Who doesn’t want a stronger sleeker upper body to show off? Working your upper arms won’t get you bulked up like the Incredible Hulk. It will get your arms leaner and ready to bare by the time summer rolls around.
The best part? You can do all these exercises at home. All you need are a couple of dumbbells. And a few minutes each day!
#1 BICEPS AND ARM CIRCLES
What it does: A full-body strength workout
How to do it: Stand with legs slightly wider than hip width. Pick up a 2-2.5 kg dumbbell in each hand, keeping elbows bent and palms up. Keep your spine straight and get into a squatting position. Circle the left hand up and in towards your shoulder in a circular motion and then reverse to lower hand. Do 16 reps. Repeat on the other side.

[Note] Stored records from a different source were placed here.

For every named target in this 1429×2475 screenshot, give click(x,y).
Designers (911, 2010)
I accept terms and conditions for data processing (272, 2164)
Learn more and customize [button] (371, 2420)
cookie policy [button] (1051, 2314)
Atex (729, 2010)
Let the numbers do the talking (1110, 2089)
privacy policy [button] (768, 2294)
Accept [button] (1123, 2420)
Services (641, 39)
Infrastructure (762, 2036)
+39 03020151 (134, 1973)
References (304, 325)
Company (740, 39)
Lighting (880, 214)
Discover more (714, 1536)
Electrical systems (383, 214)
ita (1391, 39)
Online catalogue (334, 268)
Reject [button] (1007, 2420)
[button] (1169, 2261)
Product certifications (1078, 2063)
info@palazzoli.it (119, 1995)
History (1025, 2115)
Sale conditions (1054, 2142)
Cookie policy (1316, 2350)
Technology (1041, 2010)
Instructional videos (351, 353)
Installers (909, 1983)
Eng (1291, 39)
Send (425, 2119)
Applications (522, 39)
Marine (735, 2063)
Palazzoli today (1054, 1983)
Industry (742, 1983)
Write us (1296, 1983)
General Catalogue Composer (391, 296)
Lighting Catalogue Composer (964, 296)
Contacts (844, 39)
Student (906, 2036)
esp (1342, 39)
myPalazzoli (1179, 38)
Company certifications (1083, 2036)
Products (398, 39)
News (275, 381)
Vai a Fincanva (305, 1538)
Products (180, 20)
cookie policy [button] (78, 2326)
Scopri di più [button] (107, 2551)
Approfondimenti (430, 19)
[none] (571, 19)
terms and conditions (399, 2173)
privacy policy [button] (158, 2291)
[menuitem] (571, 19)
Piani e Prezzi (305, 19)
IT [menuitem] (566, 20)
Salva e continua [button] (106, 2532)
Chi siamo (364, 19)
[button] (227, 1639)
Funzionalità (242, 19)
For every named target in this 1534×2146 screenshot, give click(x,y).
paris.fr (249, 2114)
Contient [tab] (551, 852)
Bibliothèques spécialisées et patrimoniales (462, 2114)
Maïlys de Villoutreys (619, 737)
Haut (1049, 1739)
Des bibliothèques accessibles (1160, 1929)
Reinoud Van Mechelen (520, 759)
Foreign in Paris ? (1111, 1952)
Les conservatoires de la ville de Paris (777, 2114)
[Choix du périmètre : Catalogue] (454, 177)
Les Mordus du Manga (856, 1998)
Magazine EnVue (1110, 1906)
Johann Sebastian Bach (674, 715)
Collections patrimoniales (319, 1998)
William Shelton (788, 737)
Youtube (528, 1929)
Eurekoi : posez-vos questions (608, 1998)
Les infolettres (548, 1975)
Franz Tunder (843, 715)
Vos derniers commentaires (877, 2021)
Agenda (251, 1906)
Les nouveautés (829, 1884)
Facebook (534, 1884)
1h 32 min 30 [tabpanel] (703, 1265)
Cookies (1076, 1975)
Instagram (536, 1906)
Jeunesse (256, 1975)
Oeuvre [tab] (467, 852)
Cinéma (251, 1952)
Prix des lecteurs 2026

What it does: Tones upper arms
How to do it: Keep your feet hips-width apart. Bend your knees and hinge forward from your waist. Ensuring that your spine is neutral, raise fists to your shoulders, clench your abs and box your right hand forward. Ensure that your elbows are up while doing the move. Bring hands to center and switch. Do 20 reps.
#3 TRICEPS SWING
What it does: Gets rid of bat wings
How to do it: Lie on the floor, your face up and knees bent. Take a 2.5 kg dumbbell in each hand and keep them a few inches off the floor. Keeping arms straight raise left arm over chest while right arm stays overhead. Lower to start and repeat. Do 15 reps with left arm, then switch sides. Do 2-3 sets.
#4 SHOULDER PRESS
What it does: Targets the shoulders and triceps
How to do it: Stand with your feet shoulder-width apart, holding a 2.5 kg dumbbell in each hand. Bend elbows, bringing your hands to shoulders with the palms facing forward. Press weights overhead, making sure the shoulders are down. Lower weights back to shoulders. Do 20 reps.
#5 TRICEPS PUSHBACK
What it does: Works out the triceps
How to do it: Keep your feet shoulder-width apart, with knees slightly bent. Hold a 2.5 kg dumbbell in each hand, arms straight down at sides, palms facing back. Lift arms straight back, taking them about 2 feet behind you. Return to side. Do 20 reps.
#6 TRICEPS STRETCH
What it does: Works the triceps
How to do it: Lie down on your back. Take a 2.5 kg dumbbell in each hand and extend your arms toward the ceiling, palms facing each other. Bend your elbows, lowering the weights to the sides of your head. Keep elbows still, pointing straight up at all times. You should only be moving your forearms. Raise the weights back to the ceiling.
#7 PLANK ON THE BALL
What it does: Builds upper body strength
How to do it: Get into plank position and put your right hand on the ball. Keep the left hand on the floor. Keep elbows in as you squeeze your abs and shoulders and lower towards the floor. Push back up and pass the ball to the other side. Do at least 5 on each side.